VM Private Cloud: Managing VMs at Scale

Want to know what’s under the hood of the new rackscale private cloud? It starts with a converged system for consolidating VMs with very

high performance and low latency. Then we support simple and efficient secondary storage, such as built-in erasure coding, global dedupe, compression, etc. This combination gives you seamless data management for fine-grained objects like VMs, virtual disks, ISOs, etc. resulting in better life-cycle orchestration for business applications at scale for your private cloud.  We call it DVX and here’s a closer look.

No more hand-crafting policies for each VM

Given that there are now 100s or 1000s of VMs to manage, it is unfathomable to configure each VM’s policy individually.  Now you can group a number of VMs together all with a common policy related to snaps, retention and replication across the private cloud with protection groups (analogous to a policy group). You can, for example, create a policy called “Finance-Group” and protect all VMs in the finance department.  This way, new VMs can come and go, and the protection group will always auto detect the changes.  This is done by allowing the administrator to create a policy to include VMs (or other objects like virtual disks, ISOs, etc.) that match a certain name pattern.  This pattern is evaluated each time when there is an action to be taken (like taking a snapshot), thus easing the burden of having to configure a policy for each VM individually.

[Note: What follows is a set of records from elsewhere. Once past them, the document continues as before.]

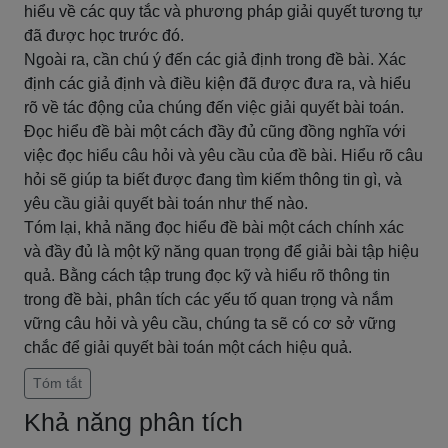
hiểu về các quy tắc và phương pháp giải quyết tương tự
đã được học trước đó.
Ngoài ra, cần chú ý đến các giả định trong đề bài. Xác
định các giả định và điều kiện đã được đưa ra, và hiểu
rõ về tác động của chúng đến việc giải quyết bài toán.
Đọc hiểu đề bài một cách đầy đủ cũng đồng nghĩa với
việc đọc hiểu câu hỏi và yêu cầu của đề bài. Hiểu rõ câu
hỏi sẽ giúp ta biết được đang tìm kiếm thông tin gì, và
yêu cầu giải quyết bài toán như thế nào.
Tóm lại, khả năng đọc hiểu đề bài một cách chính xác
và đầy đủ là một kỹ năng quan trọng để giải bài tập hiệu
quả. Bằng cách tập trung đọc kỹ và hiểu rõ thông tin
trong đề bài, phân tích các yếu tố quan trọng và nắm
vững câu hỏi và yêu cầu, chúng ta sẽ có cơ sở vững
chắc để giải quyết bài toán một cách hiệu quả.
Tóm tắt
Khả năng phân tích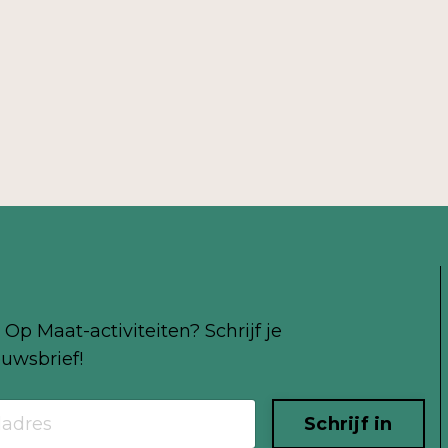
Op Maat-activiteiten? Schrijf je
uwsbrief!
Schrijf in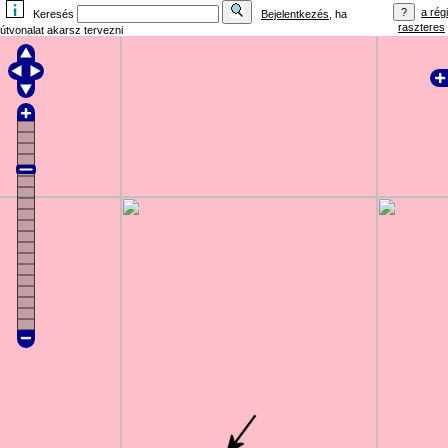
a régi
Keresés
Bejelentkezés
, ha
raszteres
útvonalat akarsz tervezni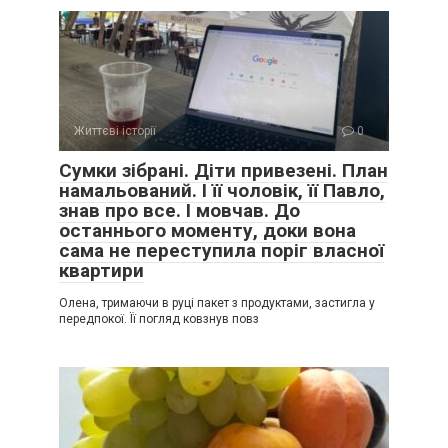
Життєві історії
0
Сумки зібрані. Діти привезені. План
намальований. І її чоловік, її Павло,
знав про все. І мовчав. До
останнього моменту, доки вона
сама не переступила поріг власної
квартири
Олена, тримаючи в руці пакет з продуктами, застигла у
передпокої. Її погляд ковзнув повз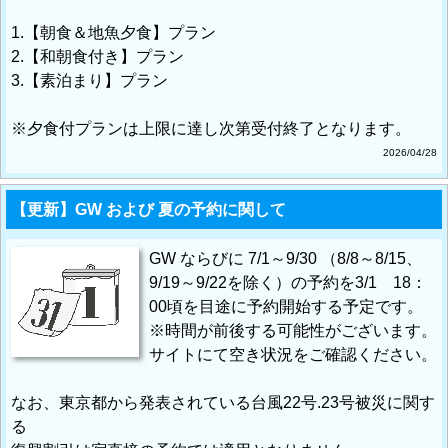
1.【朝食＆地魚夕食】プラン
2.【和朝食付き】プラン
3.【素泊まり】プラン
※夕食付プランは上限に達し次第受付終了となります。
2026/04/28
【更新】GW および 夏の予約に関して
GW ならびに 7/1～9/30 （8/8～8/15、
9/19～9/22を除く）の予約を3/1 18：
00頃を目途に予約開始する予定です。
※時間が前後する可能性がございます。
サイトにて空き状況をご確認ください。
なお、東京都から発表されている台風22号.23号被災に関す
る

An integrated snapshot catalog

The foundation is built on a very efficient snapshot mechanism capable of handling fine grained objects.  All of these snapshots are stored in SnapStore, which is built into every system.  Think of SnapStore as a backup catalog that (like S3 in AWS) provides a few very important things. SnapStore separates copy data management from the main data path for live VMs. The DVX architecture, which separates capacity from performance, ensures the objects in SnapStore do not interfere with the performance of your live VMs. In addition, Snapstore has integrated search capabilities. When you have 1000s of objects, browsing objects is no longer tenable. SnapStore delivers a fast search function to quickly locate the objects of interest.  From SnapStore, you can also restore or clone your VMs or virtual disks.  Multiple SnapStores across your private cloud work together to provide an integrated data cloud.

Data management without knobs

There could be 100s of VMs in a protection group policy. We had two design choices when taking scheduled snapshots of all the VMs in the protection group; either snapshot one VM at a time sequentially, or snapshot them all together in a consistent way.  We observed that some vendors provide a concept called “Consistency Groups” where the administrator selects a set of VMs, then undertakes additional steps to include these VMs as part of the consistency group.  For example, there might be a 3-tiered application running in three different VMs, and all need to be snapped together for application consistency.  We decided to significantly reduce the burden on the end user by eliminating all cumbersome steps and provide a snap of all VMs in a protection group in a consistent and atomic way. Our philosophy has been to provide features that just work, and avoid knobs as much as possible.  This, for us, is the only reasonable way to manage a system at scale.

Bring all your objects, not just VMs

Business applications include not only VMs, but all the files that go with them. Therefore, the protection group allows you to have a policy for other objects besides VMs and virtual disks, like ISOs, OVAs, VM templates, etc. So you’re not forced to use or create another tool just to manage the policy and mobility of other objects, we make it convenient to include all other object types in the protection group.

It’s a private cloud: high performance and data management must co-exist

You can clone or restore VMs or virtual disks from SnapStore on any connected DVX.  This allows you to easily enable test/dev type workflows where the applications can be cloned quickly into new VMs or virtual disks.  Some systems discourage the running of production vs test/dev VMs in the same system.  Because of the unique host isolation properties in a DVX, it is easy to run test/dev and production applications in the same Datrium system, and with high performance.  By using different hosts for different workloads, isolated from neighboring application workloads, you can get high and predictable application performance.